Problem to work on
Please report how many lines in the data below contain "procedūros". Nothing besides the number should be written.
[Available data]
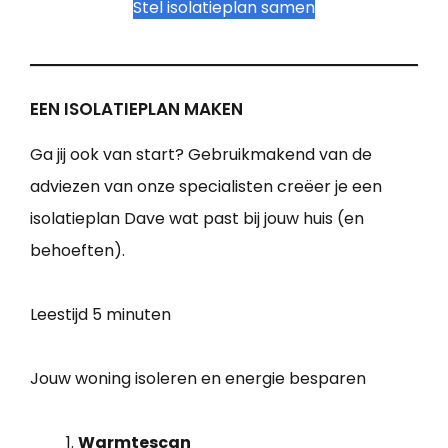
Stel isolatieplan samen
EEN ISOLATIEPLAN MAKEN
Ga jij ook van start? Gebruikmakend van de
adviezen van onze specialisten creëer je een
isolatieplan Dave wat past bij jouw huis (en
behoeften).
Leestijd
5 minuten
Jouw woning isoleren en energie besparen
Warmtescan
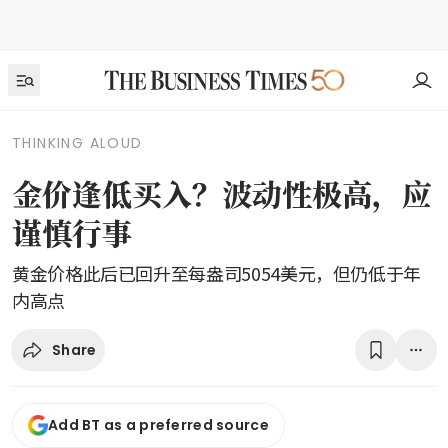
THINKING ALOUD
金价逢低买入？波动性极高，应
谨慎行事
黄金价格此后已回升至每盎司5054美元，但仍低于年
内高点
Share
Add BT as a preferred source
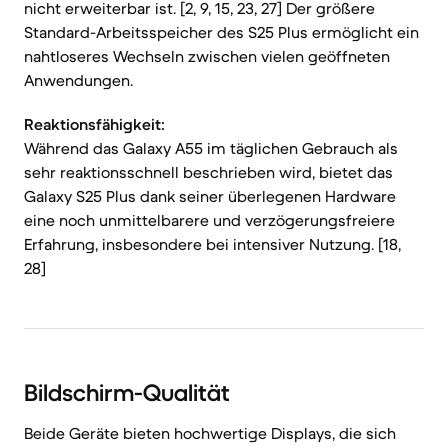
nicht erweiterbar ist. [2, 9, 15, 23, 27] Der größere
Standard-Arbeitsspeicher des S25 Plus ermöglicht ein
nahtloseres Wechseln zwischen vielen geöffneten
Anwendungen.
Reaktionsfähigkeit:
Während das Galaxy A55 im täglichen Gebrauch als
sehr reaktionsschnell beschrieben wird, bietet das
Galaxy S25 Plus dank seiner überlegenen Hardware
eine noch unmittelbarere und verzögerungsfreiere
Erfahrung, insbesondere bei intensiver Nutzung. [18,
28]
Bildschirm-Qualität
Beide Geräte bieten hochwertige Displays, die sich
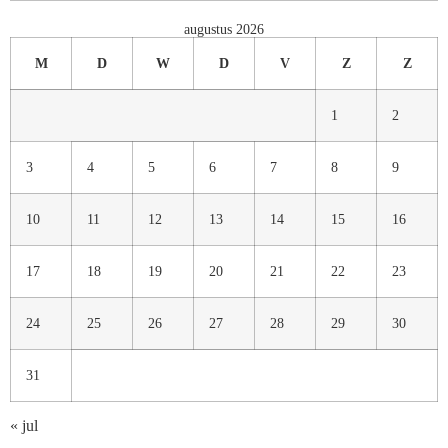
augustus 2026
M
D
W
D
V
Z
Z
1
2
3
4
5
6
7
8
9
10
11
12
13
14
15
16
17
18
19
20
21
22
23
24
25
26
27
28
29
30
31
« jul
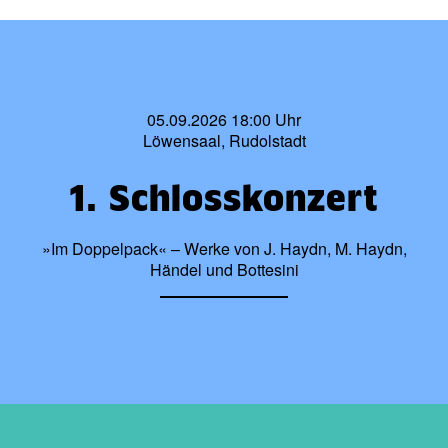
05.09.2026 18:00 Uhr
Löwensaal, Rudolstadt
1. Schlosskonzert
»Im Doppelpack« – Werke von J. Haydn, M. Haydn,
Händel und Bottesini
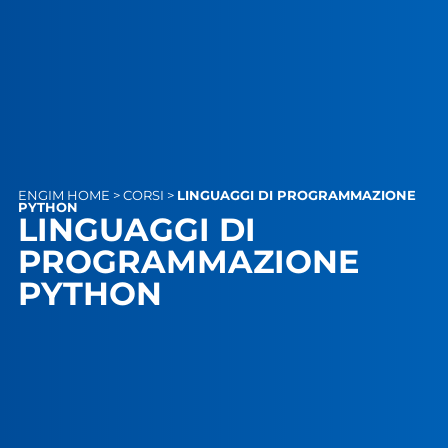
ENGIM
HOME
>
CORSI
>
LINGUAGGI DI PROGRAMMAZIONE
PYTHON
LINGUAGGI DI
PROGRAMMAZIONE
PYTHON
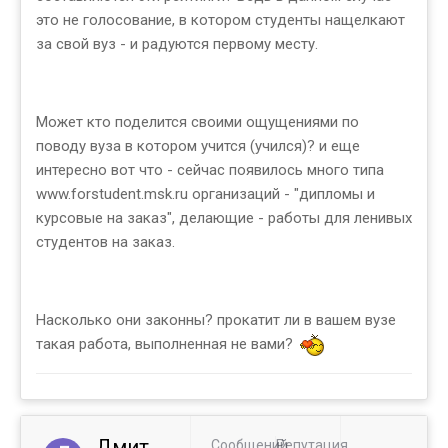
это не голосование, в котором студенты нащелкают
за свой вуз - и радуются первому месту.
Может кто поделится своими ощущениями по
поводу вуза в котором учится (учился)? и еще
интересно вот что - сейчас появилось много типа
www.forstudent.msk.ru организаций - "дипломы и
курсовые на заказ", делающие - работы для ленивых
студентов на заказ.
Насколько они законны? прокатит ли в вашем вузе
такая работа, выполненная не вами?
Дмит
Сообщений
Репутация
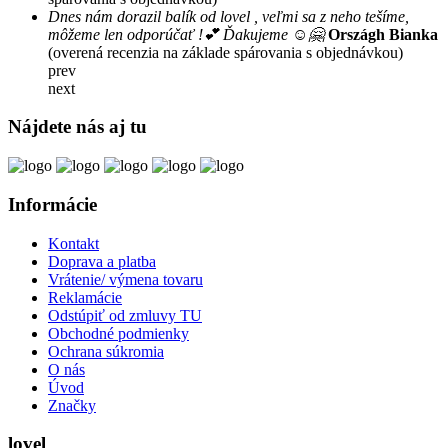
Dnes nám dorazil balík od lovel , veľmi sa z neho tešíme,
môžeme len odporúčať !💕 Ďakujeme ☺️🤗
Országh Bianka
(overená recenzia na základe spárovania s objednávkou)
prev
next
Nájdete nás aj tu
Informácie
Kontakt
Doprava a platba
Vrátenie/ výmena tovaru
Reklamácie
Odstúpiť od zmluvy TU
Obchodné podmienky
Ochrana súkromia
O nás
Úvod
Značky
lovel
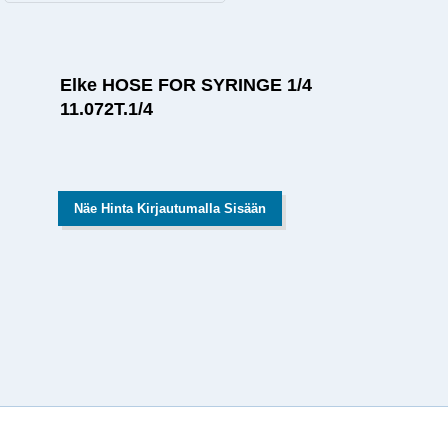
Elke HOSE FOR SYRINGE 1/4
11.072T.1/4
Näe Hinta Kirjautumalla Sisään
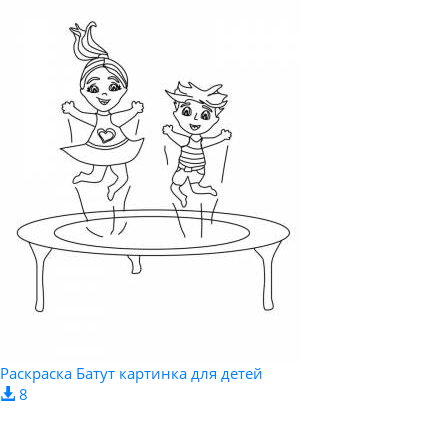
Раскраска Батут картинка для детей
8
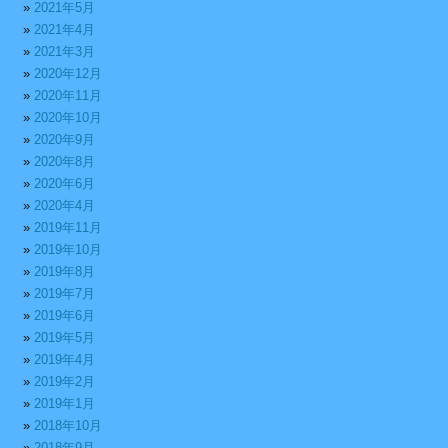
2021年5月
2021年4月
2021年3月
2020年12月
2020年11月
2020年10月
2020年9月
2020年8月
2020年6月
2020年4月
2019年11月
2019年10月
2019年8月
2019年7月
2019年6月
2019年5月
2019年4月
2019年2月
2019年1月
2018年10月
2018年9月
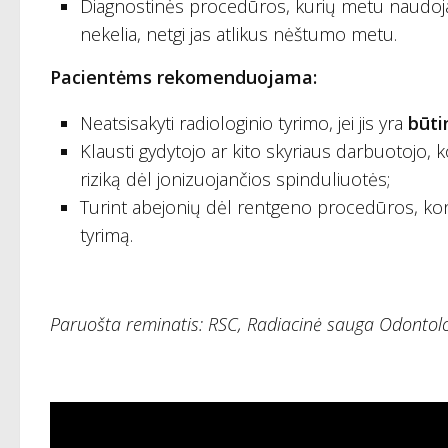
Diagnostinės procedūros, kurių metu naudojam
nekelia, netgi jas atlikus nėštumo metu.
Pacientėms rekomenduojama:
Neatsisakyti radiologinio tyrimo, jei jis yra
būti
Klausti gydytojo ar kito skyriaus darbuotojo
riziką dėl jonizuojančios spinduliuotės;
Turint abejonių dėl rentgeno procedūros, kons
tyrimą.
Paruošta reminatis: RSC, Radiacinė sauga Odontolo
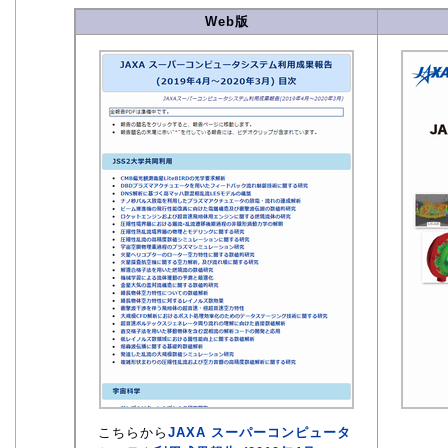
Web版
こちらから
JAXA スーパーコンピュータ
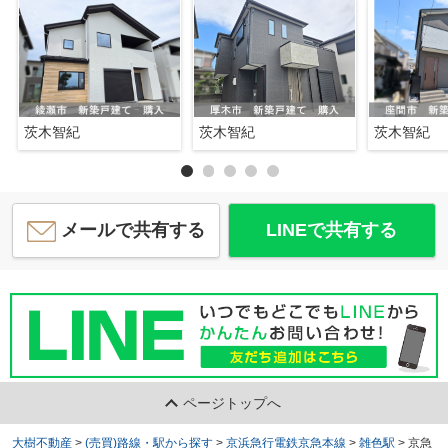
茨木智紀
茨木智紀
茨木智紀
メールで共有する
LINEで共有する
ページトップへ
大樹不動産
>
(売買)路線・駅から探す
>
京浜急行電鉄京急本線
>
雑色駅
>
京急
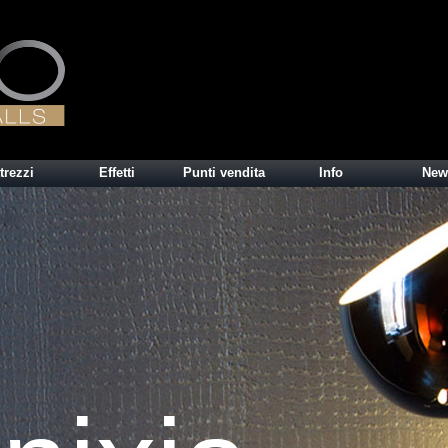
trezzi
Effetti
Punti vendita
Info
New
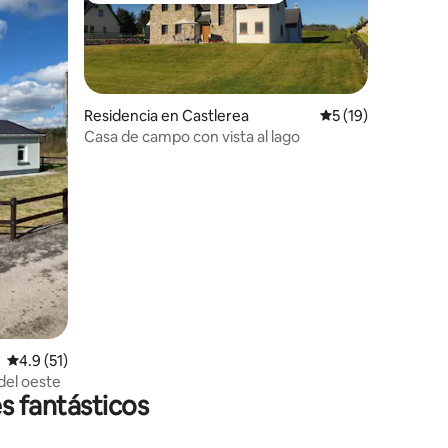
Residencia en Castlerea
Calificación prome
5 (19)
Casa de campo con vista al lago
iones
Calificación promedio: 4.9 de 5; 51 evaluaciones
4.9 (51)
 del oeste
s fantásticos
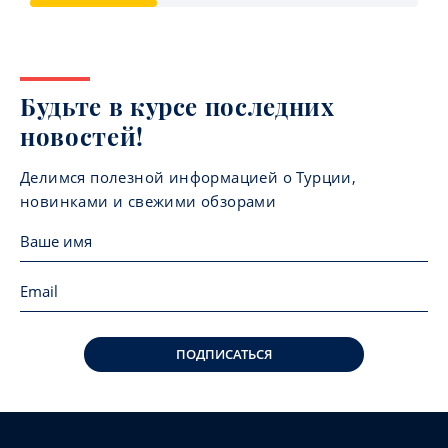
Будьте в курсе последних
новостей!
Делимся полезной информацией о Турции,
новинками и свежими обзорами
ПОДПИСАТЬСЯ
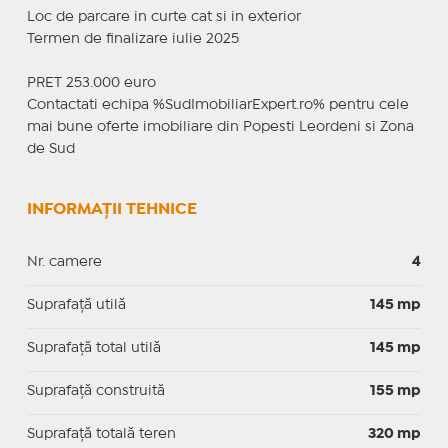
Loc de parcare in curte cat si in exterior
Termen de finalizare iulie 2025
PRET 253.000 euro
Contactati echipa %SudImobiliarExpert.ro% pentru cele
mai bune oferte imobiliare din Popesti Leordeni si Zona
de Sud
INFORMAȚII TEHNICE
Nr. camere
4
Suprafaţă utilă
145 mp
Suprafaţă total utilă
145 mp
Suprafaţă construită
155 mp
Suprafață totală teren
320 mp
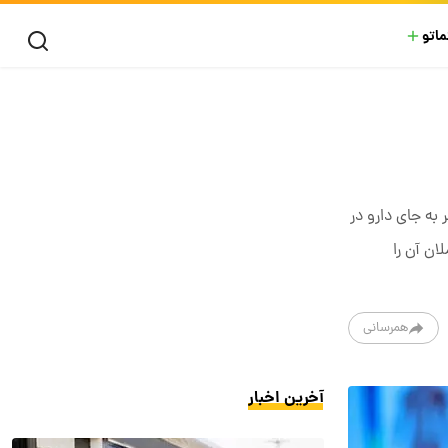
ماتو
ه جای دارو در
ان آن را
همرسانی
آخرین اخبار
[/Available data]
Task answer
2